Hindu temple in Thrissur district, Kerala, India

Thripaya Trimurti Temple is a Hindu temple in Irinjalakuda, Thrissur in Kerala, India. It is one among the rare temples in the world where the Trimurti sit in one pedestal in one sanctum sanctorum. With Brahma on the left, Shiva in the centre and Vishnu in the right, the Hindu triad representing the three primal aspects of Parabrahma (Almighty God), Creation-Destruction-Preservation.

==Legend==
The legend says that there was a very learned and pious namboodiri who happened to visit Irinjalakuda 'Sree Koodalmanikyam' Temple. He had a precious holy shell with him into which the spirit of almost all gods and goddesses were invoked and kept. When he tried to invoke the spirit of the deity at Koodalmanikyam temple, the shell fell down and broke into pieces. The combined power thus emerged into the Mandapa.

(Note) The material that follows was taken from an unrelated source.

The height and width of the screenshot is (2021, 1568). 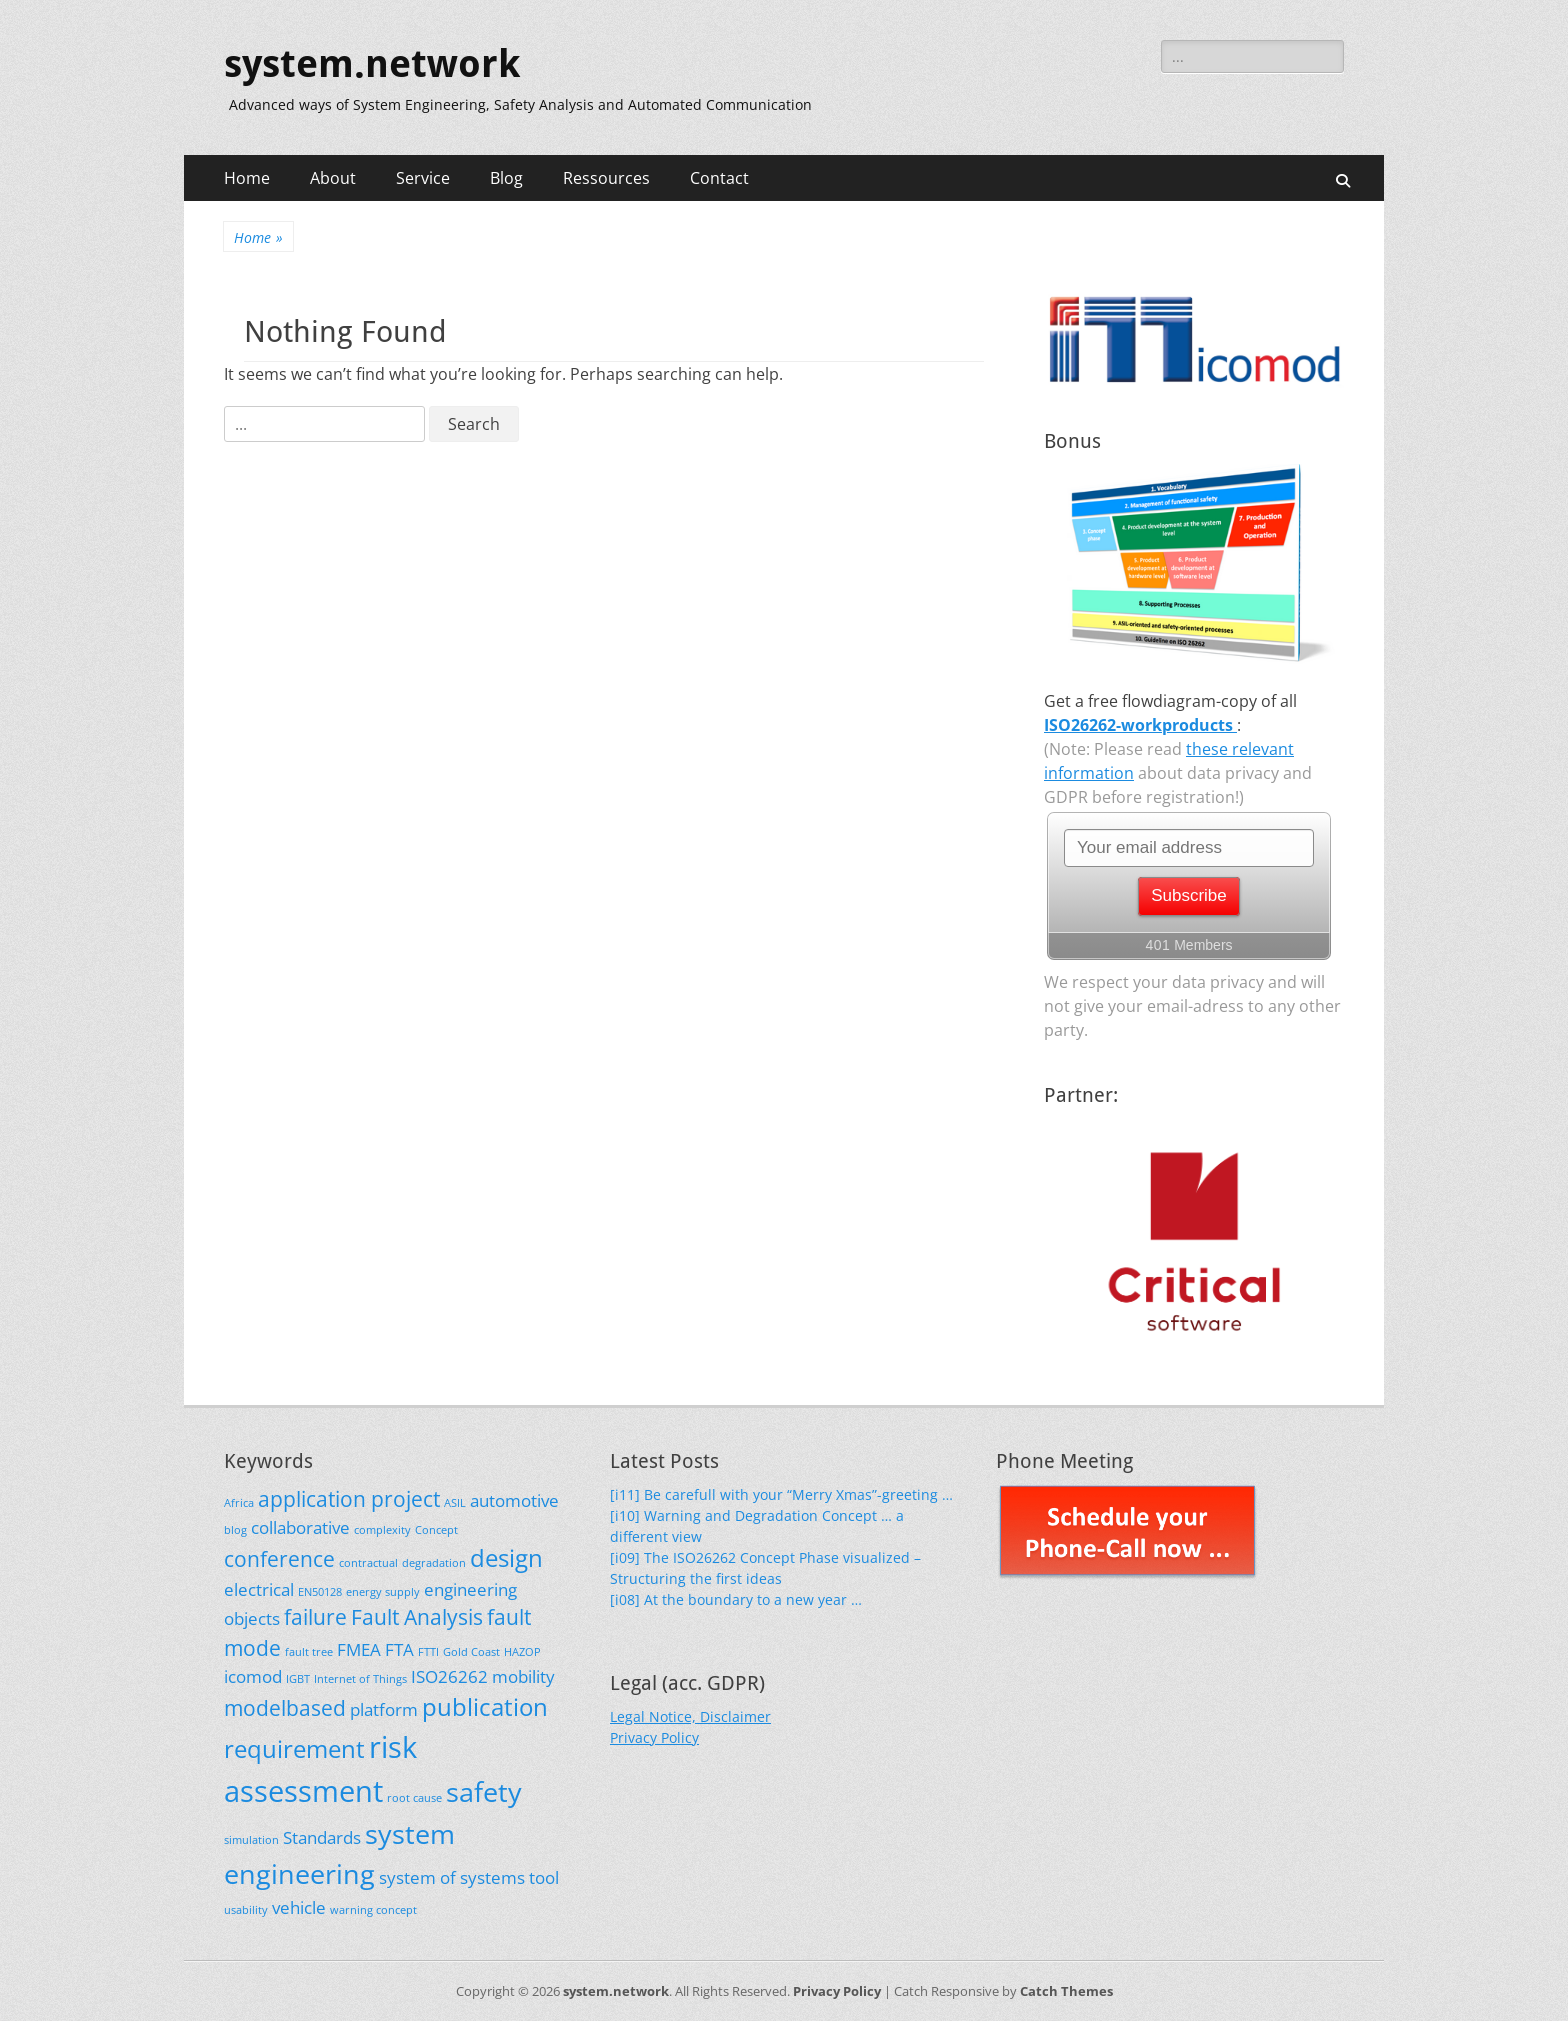 I want to click on icomod [icomod (2 items)], so click(x=253, y=1676).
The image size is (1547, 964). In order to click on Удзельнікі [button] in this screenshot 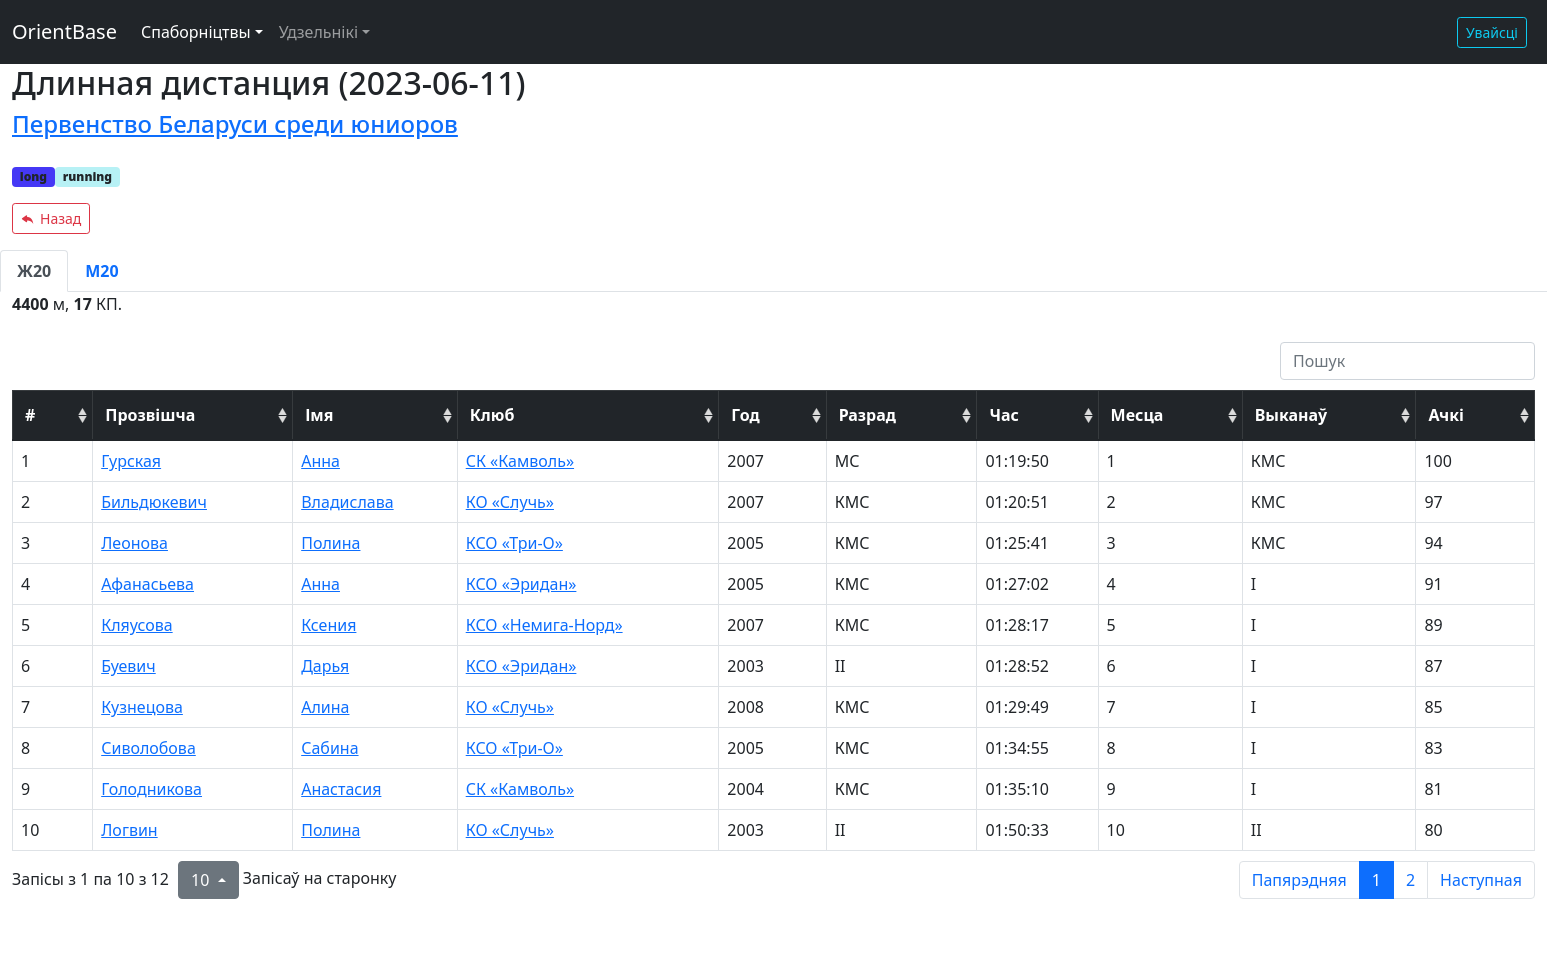 , I will do `click(318, 32)`.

He was very disappointed and sad and traveled south to meet 'Kodungallooramma'. On his way Brahma, Vishnu and Paramasiva appeared before him to shower their blessings on him. The spot was called Nadavaramba on the bank of fresh water lake. The name attributed as 'Thiruprika' got modifiedinto ‘Thrippayya’ in course of time.